I think I can prove this if I show the first implies the second, the second implies the third, and the third implies the first. I drew out diagrams and I see that it makes sense, but I'm having trouble writing it out in a more rigorous way.
Any help would be appreciated. Thanks in advance.

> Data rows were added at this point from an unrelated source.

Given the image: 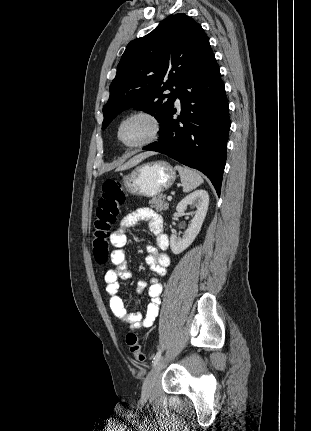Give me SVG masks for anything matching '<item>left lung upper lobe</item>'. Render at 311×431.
Listing matches in <instances>:
<instances>
[{
    "mask_svg": "<svg viewBox=\"0 0 311 431\" xmlns=\"http://www.w3.org/2000/svg\"><path fill=\"white\" fill-rule=\"evenodd\" d=\"M208 49L211 47L204 30L185 14L171 15L148 35L131 41L103 107L102 129L130 107L147 111L162 123L181 83ZM165 90L171 93L163 94Z\"/></svg>",
    "mask_w": 311,
    "mask_h": 431,
    "instance_id": "5c2ea615",
    "label": "left lung upper lobe"
}]
</instances>
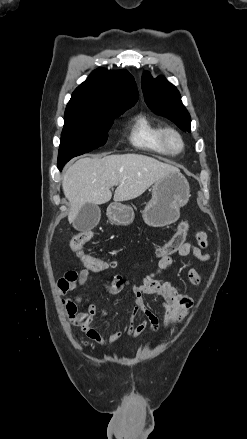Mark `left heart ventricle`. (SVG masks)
I'll return each mask as SVG.
<instances>
[{
  "label": "left heart ventricle",
  "instance_id": "1",
  "mask_svg": "<svg viewBox=\"0 0 247 439\" xmlns=\"http://www.w3.org/2000/svg\"><path fill=\"white\" fill-rule=\"evenodd\" d=\"M170 144H171V146L174 147V148H178V147H179V142H178V140H177L176 138H174V137H171V139H170Z\"/></svg>",
  "mask_w": 247,
  "mask_h": 439
}]
</instances>
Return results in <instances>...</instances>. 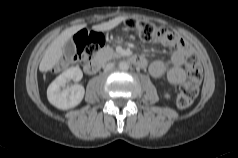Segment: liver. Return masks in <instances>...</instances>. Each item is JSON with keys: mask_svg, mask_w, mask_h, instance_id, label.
Returning <instances> with one entry per match:
<instances>
[{"mask_svg": "<svg viewBox=\"0 0 238 158\" xmlns=\"http://www.w3.org/2000/svg\"><path fill=\"white\" fill-rule=\"evenodd\" d=\"M124 18H115L109 22L102 23L94 27L97 31H108L119 25ZM86 24L72 26L70 28L65 29L46 49L45 54L40 62L39 69L46 73L48 70L54 67L60 60L63 55V47L70 38L85 28ZM44 80L46 79V75L43 76Z\"/></svg>", "mask_w": 238, "mask_h": 158, "instance_id": "obj_1", "label": "liver"}]
</instances>
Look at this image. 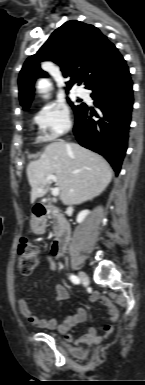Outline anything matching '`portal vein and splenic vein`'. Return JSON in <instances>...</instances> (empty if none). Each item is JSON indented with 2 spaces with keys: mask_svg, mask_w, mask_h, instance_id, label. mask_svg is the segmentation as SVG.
<instances>
[{
  "mask_svg": "<svg viewBox=\"0 0 145 385\" xmlns=\"http://www.w3.org/2000/svg\"><path fill=\"white\" fill-rule=\"evenodd\" d=\"M47 180L50 181V182H57V177L55 175H49L47 176ZM60 188L59 187H56L52 190V195L53 196H58L59 193H60Z\"/></svg>",
  "mask_w": 145,
  "mask_h": 385,
  "instance_id": "portal-vein-and-splenic-vein-1",
  "label": "portal vein and splenic vein"
}]
</instances>
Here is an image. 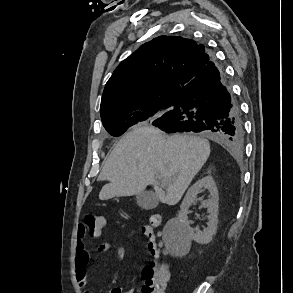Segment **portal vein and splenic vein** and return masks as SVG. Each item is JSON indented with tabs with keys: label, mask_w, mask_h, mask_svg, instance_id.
<instances>
[{
	"label": "portal vein and splenic vein",
	"mask_w": 293,
	"mask_h": 293,
	"mask_svg": "<svg viewBox=\"0 0 293 293\" xmlns=\"http://www.w3.org/2000/svg\"><path fill=\"white\" fill-rule=\"evenodd\" d=\"M157 178L160 180L161 179V176L160 175H157Z\"/></svg>",
	"instance_id": "portal-vein-and-splenic-vein-1"
}]
</instances>
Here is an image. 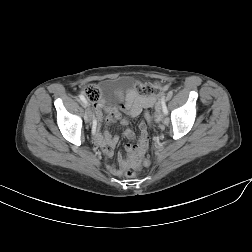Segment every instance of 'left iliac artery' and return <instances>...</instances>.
Returning a JSON list of instances; mask_svg holds the SVG:
<instances>
[{
  "mask_svg": "<svg viewBox=\"0 0 252 252\" xmlns=\"http://www.w3.org/2000/svg\"><path fill=\"white\" fill-rule=\"evenodd\" d=\"M160 103H161V105H162L164 114L167 115V114H168V110H167L166 103H165V96H163V97L161 98Z\"/></svg>",
  "mask_w": 252,
  "mask_h": 252,
  "instance_id": "left-iliac-artery-1",
  "label": "left iliac artery"
}]
</instances>
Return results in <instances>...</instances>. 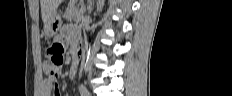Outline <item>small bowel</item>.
<instances>
[{
	"label": "small bowel",
	"instance_id": "c3829d8e",
	"mask_svg": "<svg viewBox=\"0 0 232 96\" xmlns=\"http://www.w3.org/2000/svg\"><path fill=\"white\" fill-rule=\"evenodd\" d=\"M82 34L81 30H77V28L73 25H66L61 29V32L58 36L54 39V44H60L63 46L66 44H70L72 46H78L79 43H84V38H79V35ZM44 70L49 72V63L46 62L43 65ZM55 83V77L49 76L45 78L41 82L40 86V95L41 96H51L53 85ZM53 96H64L63 93H53Z\"/></svg>",
	"mask_w": 232,
	"mask_h": 96
}]
</instances>
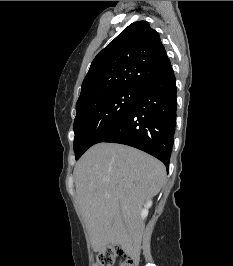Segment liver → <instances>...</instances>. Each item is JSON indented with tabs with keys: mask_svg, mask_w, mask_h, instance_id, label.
<instances>
[{
	"mask_svg": "<svg viewBox=\"0 0 233 266\" xmlns=\"http://www.w3.org/2000/svg\"><path fill=\"white\" fill-rule=\"evenodd\" d=\"M74 175L93 249L104 251L112 244L133 253L144 228L141 207L165 181L163 163L127 145L99 143L76 163Z\"/></svg>",
	"mask_w": 233,
	"mask_h": 266,
	"instance_id": "liver-1",
	"label": "liver"
}]
</instances>
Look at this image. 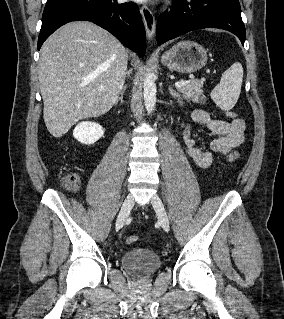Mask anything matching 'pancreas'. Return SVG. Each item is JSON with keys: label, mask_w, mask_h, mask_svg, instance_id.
Returning <instances> with one entry per match:
<instances>
[{"label": "pancreas", "mask_w": 284, "mask_h": 319, "mask_svg": "<svg viewBox=\"0 0 284 319\" xmlns=\"http://www.w3.org/2000/svg\"><path fill=\"white\" fill-rule=\"evenodd\" d=\"M202 87V81H191L178 88V90L183 94L186 100L203 105L206 103L207 98L203 94Z\"/></svg>", "instance_id": "1"}]
</instances>
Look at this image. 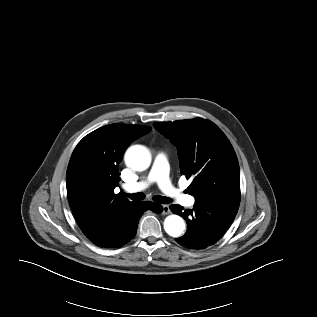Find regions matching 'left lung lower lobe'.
Instances as JSON below:
<instances>
[{"label": "left lung lower lobe", "mask_w": 317, "mask_h": 317, "mask_svg": "<svg viewBox=\"0 0 317 317\" xmlns=\"http://www.w3.org/2000/svg\"><path fill=\"white\" fill-rule=\"evenodd\" d=\"M239 205L209 200H196L193 209L171 205L170 209L187 223L184 236L176 241L189 249H205L215 244L233 222Z\"/></svg>", "instance_id": "0a47b994"}]
</instances>
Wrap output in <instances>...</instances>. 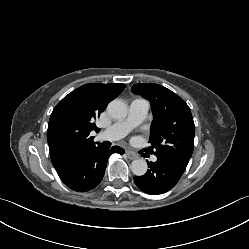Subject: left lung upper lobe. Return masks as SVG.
<instances>
[{
    "label": "left lung upper lobe",
    "instance_id": "left-lung-upper-lobe-1",
    "mask_svg": "<svg viewBox=\"0 0 249 249\" xmlns=\"http://www.w3.org/2000/svg\"><path fill=\"white\" fill-rule=\"evenodd\" d=\"M132 92L151 102L154 120L149 152L188 164L194 147L195 126L186 102L158 84H136Z\"/></svg>",
    "mask_w": 249,
    "mask_h": 249
}]
</instances>
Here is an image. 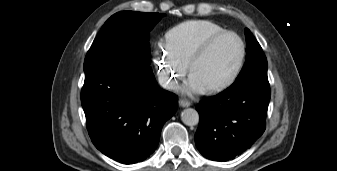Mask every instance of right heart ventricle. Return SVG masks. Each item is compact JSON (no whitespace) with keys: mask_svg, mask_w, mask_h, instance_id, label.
Masks as SVG:
<instances>
[{"mask_svg":"<svg viewBox=\"0 0 337 171\" xmlns=\"http://www.w3.org/2000/svg\"><path fill=\"white\" fill-rule=\"evenodd\" d=\"M223 31L225 28L210 20H188L166 33L165 45L178 59L188 65L201 43Z\"/></svg>","mask_w":337,"mask_h":171,"instance_id":"1","label":"right heart ventricle"}]
</instances>
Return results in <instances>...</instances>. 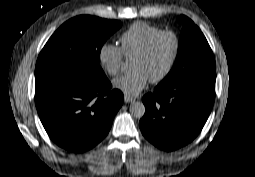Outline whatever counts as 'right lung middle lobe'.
I'll use <instances>...</instances> for the list:
<instances>
[{"label": "right lung middle lobe", "instance_id": "1", "mask_svg": "<svg viewBox=\"0 0 255 177\" xmlns=\"http://www.w3.org/2000/svg\"><path fill=\"white\" fill-rule=\"evenodd\" d=\"M121 23L89 15H81L65 22L42 49L35 67V76L51 72L97 76L100 51Z\"/></svg>", "mask_w": 255, "mask_h": 177}]
</instances>
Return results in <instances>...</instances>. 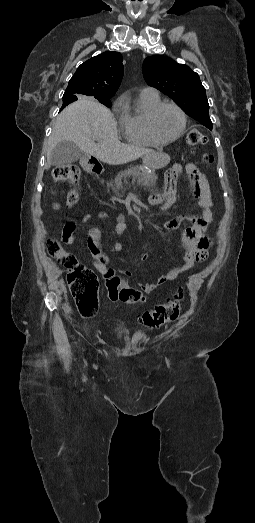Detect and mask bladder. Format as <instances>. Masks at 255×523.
<instances>
[{"instance_id":"obj_1","label":"bladder","mask_w":255,"mask_h":523,"mask_svg":"<svg viewBox=\"0 0 255 523\" xmlns=\"http://www.w3.org/2000/svg\"><path fill=\"white\" fill-rule=\"evenodd\" d=\"M120 330H121V327H120V326H118V327H117V328L115 329V332H116V333H119V332H120Z\"/></svg>"}]
</instances>
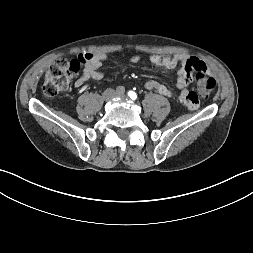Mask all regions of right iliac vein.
<instances>
[{"label": "right iliac vein", "instance_id": "63e3f726", "mask_svg": "<svg viewBox=\"0 0 253 253\" xmlns=\"http://www.w3.org/2000/svg\"><path fill=\"white\" fill-rule=\"evenodd\" d=\"M115 96V92L112 89H108L103 93V99L105 101L111 100Z\"/></svg>", "mask_w": 253, "mask_h": 253}]
</instances>
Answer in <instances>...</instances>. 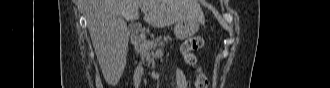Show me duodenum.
<instances>
[{"instance_id":"obj_1","label":"duodenum","mask_w":330,"mask_h":88,"mask_svg":"<svg viewBox=\"0 0 330 88\" xmlns=\"http://www.w3.org/2000/svg\"><path fill=\"white\" fill-rule=\"evenodd\" d=\"M144 38H145V34L142 30H140V31H137L135 33V35L132 37V42H133V44H137V43L142 42L144 40ZM143 71H144L143 68H139L137 70V73H138L137 76H140L143 73Z\"/></svg>"}]
</instances>
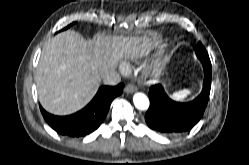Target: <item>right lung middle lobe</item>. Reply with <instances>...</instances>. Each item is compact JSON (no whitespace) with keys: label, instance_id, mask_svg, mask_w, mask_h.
Masks as SVG:
<instances>
[{"label":"right lung middle lobe","instance_id":"1","mask_svg":"<svg viewBox=\"0 0 249 165\" xmlns=\"http://www.w3.org/2000/svg\"><path fill=\"white\" fill-rule=\"evenodd\" d=\"M74 23H72V24H70V25H68L66 28H64V29H67V28H69L71 25H73Z\"/></svg>","mask_w":249,"mask_h":165}]
</instances>
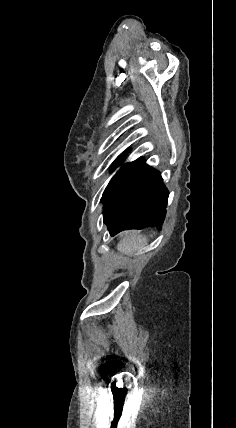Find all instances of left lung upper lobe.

2. Originally Posted by PvtBillPilgrim
I was wondering if someone could show me how to do prove these in a Euclidean way:

I need to show that the following three statements are equivalent for the triangle ABC,
(1) gamma (the angle opposite AB) = 90 degrees
(2) C is the orthocenter of ABC
(3) the midpoint of AB is the circumcenter of ABC

I think I can prove this if I show the first implies the second, the second implies the third, and the third implies the first. I drew out diagrams and I see that it makes sense, but I'm having trouble writing it out in a more rigorous way.
Any help would be appreciated. Thanks in advance.
(1) => (2) since $\displaystyle \angle C=\gamma=90^0$, then AC (BC) is the altitude w/ respect to vertex A (B) [which both contain C]. The altitude with respect to C passes also C. The three altitudes intersect at C, therefore, C is the orthocenter of $\displaystyle \Delta ABC$.

(2) => (3) i'll try to work on this tomorrow.

(3) => (1) Let D, the midpoint of AB, be the circumcenter of ABC. Let E be on CB such that DE is the perpendicular bisector of CB, and let F be on CA such that DF is the perpendicular bisector of CA. Then, CFDE forms a quadrilateral. In particular, since angles CDF and DEC forms right angles, then CFDE is a rectangle. therefore, angle C is a right angle.

3. (2) => (3) Let C be the orthocenter of ABC. then the altitude from A to BC is AC which means AC forms a right angle with BC. Let $\displaystyle M_{AB}$ be the midpoint of AB and consider a point outside the triangle, say D, such that ADBC forms a rectangle. Then, AB is a diagonal of the rectangle.
Note that the diagonals of a rectangle bisect each other. Thus, $\displaystyle CM_{AB}$ is in the diagonal CD. Therefore $\displaystyle CM_{AB}$ is congruent to $\displaystyle M_{AB}B$.
Let $\displaystyle M_{CB}$ be on CB such that $\displaystyle M_{AB}M_{CB}$ perpendicular to CB.

now, $\displaystyle M_{AB}M_{CB}=M_{AB}M_{CB}$; and $\displaystyle CM_{AB}$ is congruent to $\displaystyle M_{AB}B$. Therefore, by HL theorem, $\displaystyle \Delta CM_{CB}M_{AB} \cong \Delta BM_{CB}M_{AB}$ (noting that the triangles are right.). By CPCTC Theorem, $\displaystyle CM_{CB} \cong BM_{CB}$; therefore, $\displaystyle M_{AB}M_{CB}$ is the perpendicular bisector of CB.

similarly, if $\displaystyle M_{CA}$ be on CA such that $\displaystyle M_{AB}M_{CA}$ perpendicular to CA, it can be shown that $\displaystyle M_{AB}M_{CA}$ is the perpendicular bisector of CA.

The perpendicular bisector of AB passes $\displaystyle M_{AB}$. Since all the perpendicular bisectors of each side intersect at $\displaystyle M_{AB}$, therefore $\displaystyle M_{AB}$ is the orthocenter of ABC..